Cambridge (dpa) - Britische Forscher raten zur Früherkennungsuntersuchung auf Prostatakrebs. Die meisten Prostatatumore wachsen zunächst ohne Symptome; deshalb kann es zu spät sein für eine Behandlung, wenn ein Patient mit Beschwerden zum Arzt kommt.
Oft hat der Tumor dann bereits Metastasen gebildet und ist kaum noch einzudämmen. Eine Gruppe um Vincent Gnanapragasam von der University of Cambridge (Großbritannien) betont, dass es heute gute Methoden gibt, um unnötige Gewebeentnahmen bei der Früherkennungsuntersuchung zu vermeiden. Die Studie ist in der Fachzeitschrift "BMC Medicine" erschienen.
Rund ein Viertel der Erkrankungen verläuft tödlich
Prostatakrebs ist in Deutschland bei Männern die am häufigsten diagnostizierte Krebsart; 2018 gab es dem Robert Koch-Institut zufolge 65.200 Neuerkrankungen. Rund ein Viertel der Erkrankungen verläuft tödlich, nur Lungenkrebs und Darmkrebs führen noch öfter zum Tod.
"Männer sollten sich nicht scheuen, mit ihrem Hausarzt über Tests und den Wert eines PSA-Tests zu sprechen, insbesondere wenn sie in ihrer Familie Prostatakrebs hatten oder andere Risikofaktoren haben", sagt Gnanapragasam. Beim PSA-Test wird die Konzentration des prostataspezifischen Antigens im Blut bestimmt, seine Aussagekraft ist aber begrenzt, es kommt auch zu falsch positiven Ergebnissen. Laut Deutschem Krebsforschungszentrum (DKFZ) kann in Deutschland jeder krankenversicherte Mann ab 45 Jahren jährlich eine Tastuntersuchung der Prostata in Anspruch nehmen. Ein zusätzlicher PSA-Test müsse bezahlt werden.

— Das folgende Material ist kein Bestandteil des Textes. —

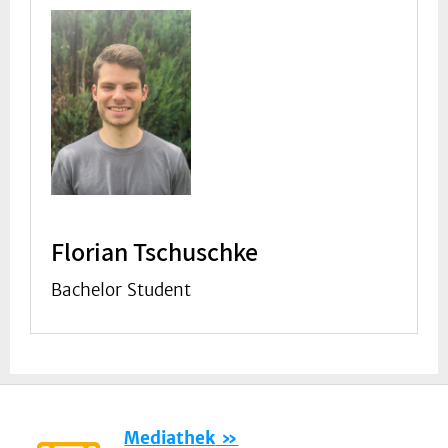
Florian Tschuschke
Bachelor Student
Mediathek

Screening erkennt Krebs schon früh
Schon vor mehr als zehn Jahren konnten skandinavische Studien nachweisen, dass bei einer systematischen Vorsorgeuntersuchung, einem Screening, Prostatakrebs ganz überwiegend in einem heilbaren Stadium erkannt wird. Die Anzahl der Prostatatumoren, die bei der Entdeckung bereits Metastasen gebildet hatten, lag nur bei etwa 2,5 Prozent. Ohne Screening sieht es anders aus: Eine Untersuchung des britischen National Prostate Cancer Service kam für den Zeitraum April 2019 bis März 2020 auf einen Wert von 13 Prozent bei Männern in Wales und England, die wegen Beschwerden zum Hausarzt gegangen waren. Bei Daten des britischen National Cancer Diagnosis Audit 2014 lag der Wert sogar noch bei 19 Prozent.
Gnanapragasam und Kollegen beklagen zudem, dass in Informationen zur Gesundheitsförderung und sogar in nationalen Leitlinien zu Prostatakrebs Verbindungen zu Symptomen, wie Problemen beim Urinieren, gezogen würden. Dies könne Männer, die keine derartigen Beschwerden hätten, in falscher Sicherheit wiegen. Christian Gratzke, Chef der Urologie im Universitätsklinikum Freiburg, bekräftigt jedoch, dass solche Fehlinformationen in Deutschland nicht verbreitet seien.
Wie die britischen Forscher rät Gratzke dazu, das Prostatakrebsrisiko nicht zu unterschätzen. Entsprechend der S3-Leitlinie Prostatakarzinom werden Männer, die danach fragen, ergebnisoffen über die Vor- und Nachteile der Vorsorgeuntersuchung beraten. Wenn sich ein Patient dafür entscheidet, kann die Konzentration des prostataspezifischen Antigens (PSA) in seinem Blut bestimmt werden. Außerdem kann die Prostata über den Enddarm abgetastet und eine Magnetresonanztomografie erstellt werden. Erst wenn sich aus diesen Untersuchungen ein Verdachtsfall ergibt, wird eine Gewebeprobe (Biopsie) entnommen. "In den vergangenen Jahren haben wir Mediziner uns viele Gedanken darüber gemacht, wie operative Eingriffe vermieden werden können", sagt Gratzke mit Blick auf die Früherkennung.